Tlou to save gas, save cash in Botswana

London-listed Tlou Energy has set out plans to trim its running costs, in response to problems in the world’s financial markets, while competitor Kalahari Energy has received support from the US Trade and Development Agency (USTDA) for its power plans.

The two companies are pursuing coal-bed methane (CBM) opportunities in Botswana.

Tlou said senior management were cutting pay by around 50%, with the potential for more reductions in future.

Furthermore, one or both of the Lesedi 3 and 4 production pods will be shut in, saving both gas and cash. Halting flaring would save gas that can be used in future to generate electricity, once the company has a power purchase agreement (PPA) in place.

The drilling of more wells is being considered, Tlou said, but no decision has been taken.

Work on Lesedi 4 may continue with the gas being used to drive the company’s existing generators. Whether this can be accomplished does rely on the ability of employees to visit field operations at a point when travel restrictions have been imposed, in response to the coronavirus.

Tlou began producing gas in 2014 and is working on a power project in order to meet local demand. Progress has been slower than expected, but in February the company said it had received approval from the Botswana government for a temporary PPA, while talks on a full PPA continue.

The company has also raised the possibility of a solar project at its Lesedi site.

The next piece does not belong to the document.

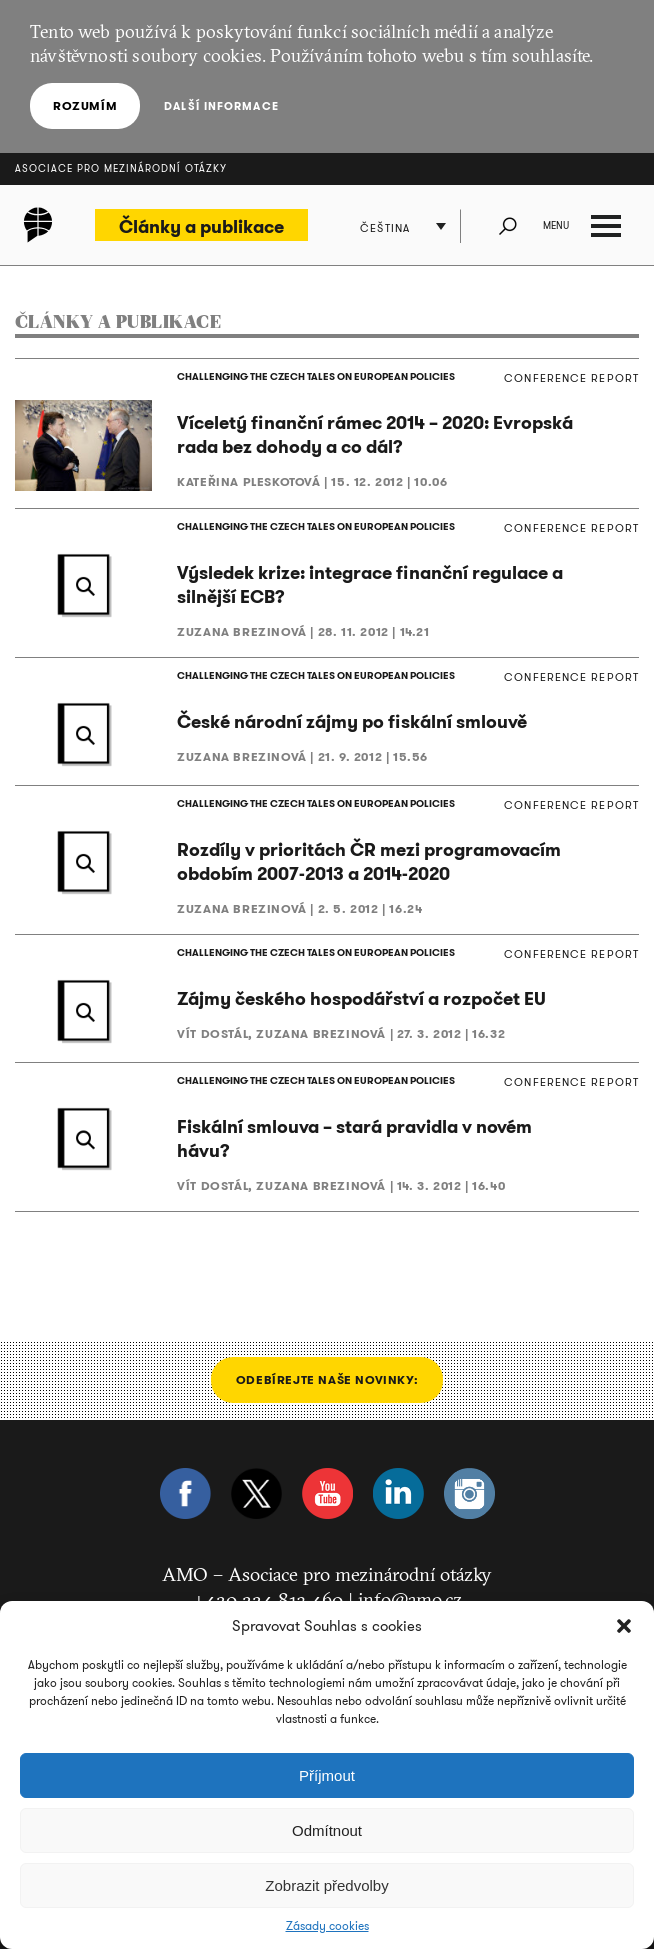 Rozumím (85, 105)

It has approvals for 20 MW of gas-fired power generation and 20 MW of solar generation. Tlou has talked of the possibility of a “low carbon power bond”.

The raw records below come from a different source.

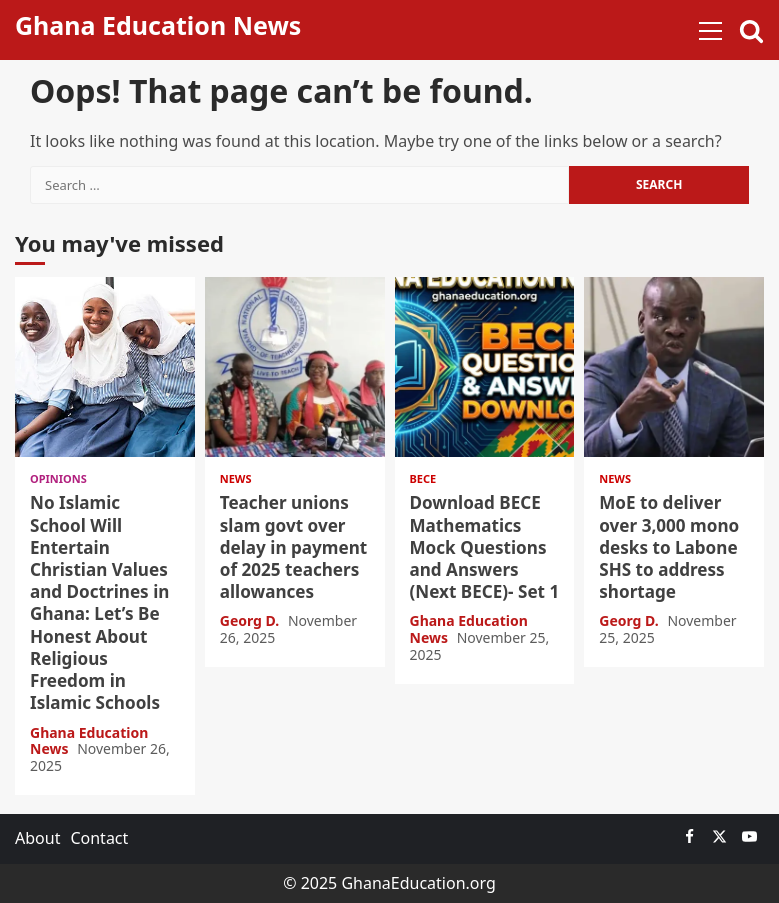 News (236, 478)
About (37, 838)
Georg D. (251, 620)
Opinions (58, 478)
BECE (423, 478)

Meanwhile, the USTDA announced last week that it would support Kalahari’s plans for a 110 MW nameplate CBM-fired power plant, with a transmission line to the Serule substation.

Kalahari has appointed Prana Energy to act as project developer, which has brought together a team including Owners Team Consultation and the US’ Advanced Resources International.

“USTDA is helping enhance Botswana’s energy security and economic growth” said Thomas R. Hardy, USTDA’s Acting Director. “This project will build upon USTDA’s commitment to working with our partners in Botswana to develop and expand the country’s natural gas options.”